◆ WHAT YOU WILL DO: Only the lines below between the one holding "или обратившись за" and the one holding "ントローラーの振動機能なしでプレイ可能", inclusive, are to be reproduced word for word; the pictures are to be left out.

◆ DATA FOR THIS TASK:
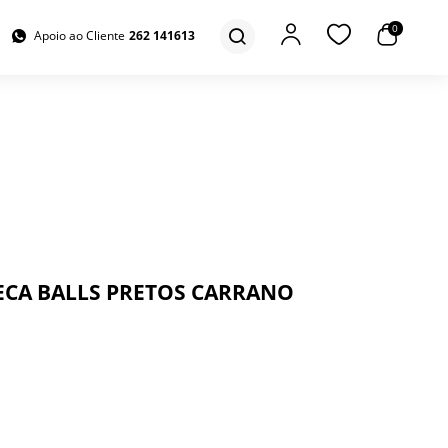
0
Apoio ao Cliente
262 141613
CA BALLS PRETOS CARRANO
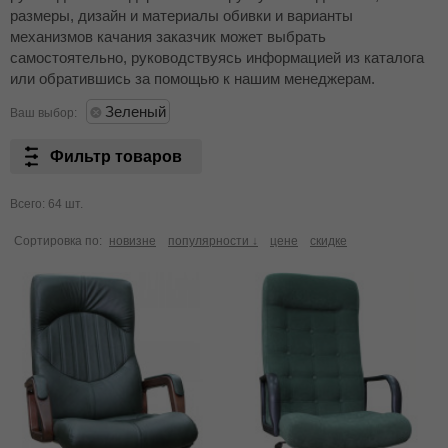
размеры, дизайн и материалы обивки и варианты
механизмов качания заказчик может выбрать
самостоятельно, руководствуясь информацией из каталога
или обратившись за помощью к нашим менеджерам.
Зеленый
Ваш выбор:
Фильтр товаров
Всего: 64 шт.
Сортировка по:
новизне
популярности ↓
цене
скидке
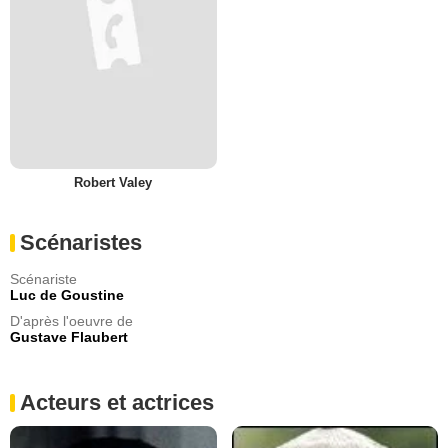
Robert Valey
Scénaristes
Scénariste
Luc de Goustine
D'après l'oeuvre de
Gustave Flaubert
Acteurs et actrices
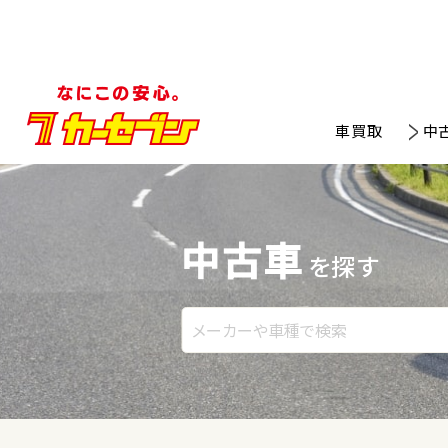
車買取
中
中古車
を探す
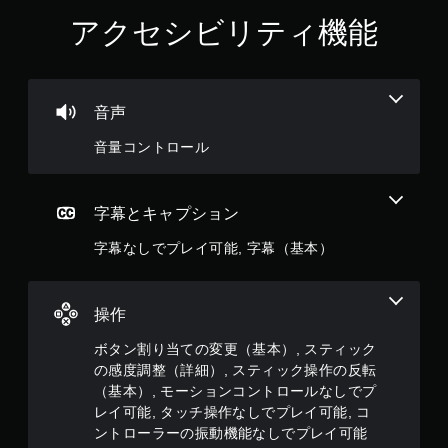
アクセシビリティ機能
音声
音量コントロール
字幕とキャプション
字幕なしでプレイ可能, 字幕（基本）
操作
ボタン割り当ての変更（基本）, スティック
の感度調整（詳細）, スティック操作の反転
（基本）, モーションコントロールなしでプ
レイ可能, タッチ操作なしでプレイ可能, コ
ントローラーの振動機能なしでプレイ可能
...
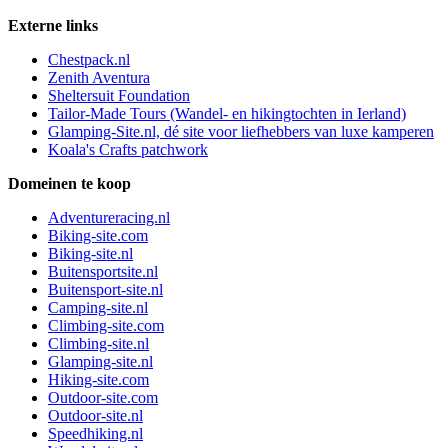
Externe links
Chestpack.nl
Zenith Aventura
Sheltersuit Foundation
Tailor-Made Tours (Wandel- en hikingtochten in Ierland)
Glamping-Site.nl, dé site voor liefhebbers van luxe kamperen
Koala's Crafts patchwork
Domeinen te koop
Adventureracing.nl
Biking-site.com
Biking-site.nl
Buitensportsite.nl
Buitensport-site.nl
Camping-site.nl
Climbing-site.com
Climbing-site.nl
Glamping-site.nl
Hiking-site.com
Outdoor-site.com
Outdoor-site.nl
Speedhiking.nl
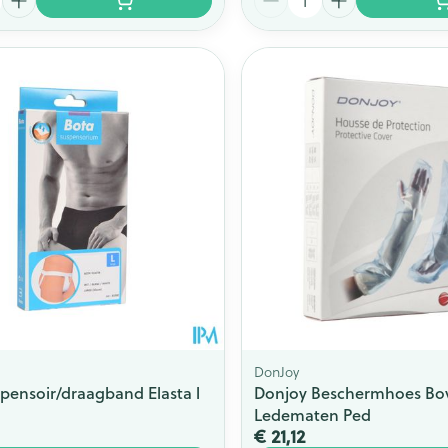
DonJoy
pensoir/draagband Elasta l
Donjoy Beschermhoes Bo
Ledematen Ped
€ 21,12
---
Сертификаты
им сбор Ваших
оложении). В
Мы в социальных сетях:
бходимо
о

◆ SOLUTION FOR THIS TASK:
или обратившись за помощью к нашим менеджерам.
Зеленый
Ваш выбор:
Фильтр товаров
Всего: 64 шт.
Сортировка по:
новизне
популярности ↓
цене
скидке
Robert Valey
Scénaristes
Scénariste
Luc de Goustine
D'après l'oeuvre de
Gustave Flaubert
Acteurs et actrices
車買取
中
中古車
を探す
アクセシビリティ機能
音声
音量コントロール
字幕とキャプション
字幕なしでプレイ可能, 字幕（基本）
操作
ボタン割り当ての変更（基本）, スティック
の感度調整（詳細）, スティック操作の反転
（基本）, モーションコントロールなしでプ
レイ可能, タッチ操作なしでプレイ可能, コ
ントローラーの振動機能なしでプレイ可能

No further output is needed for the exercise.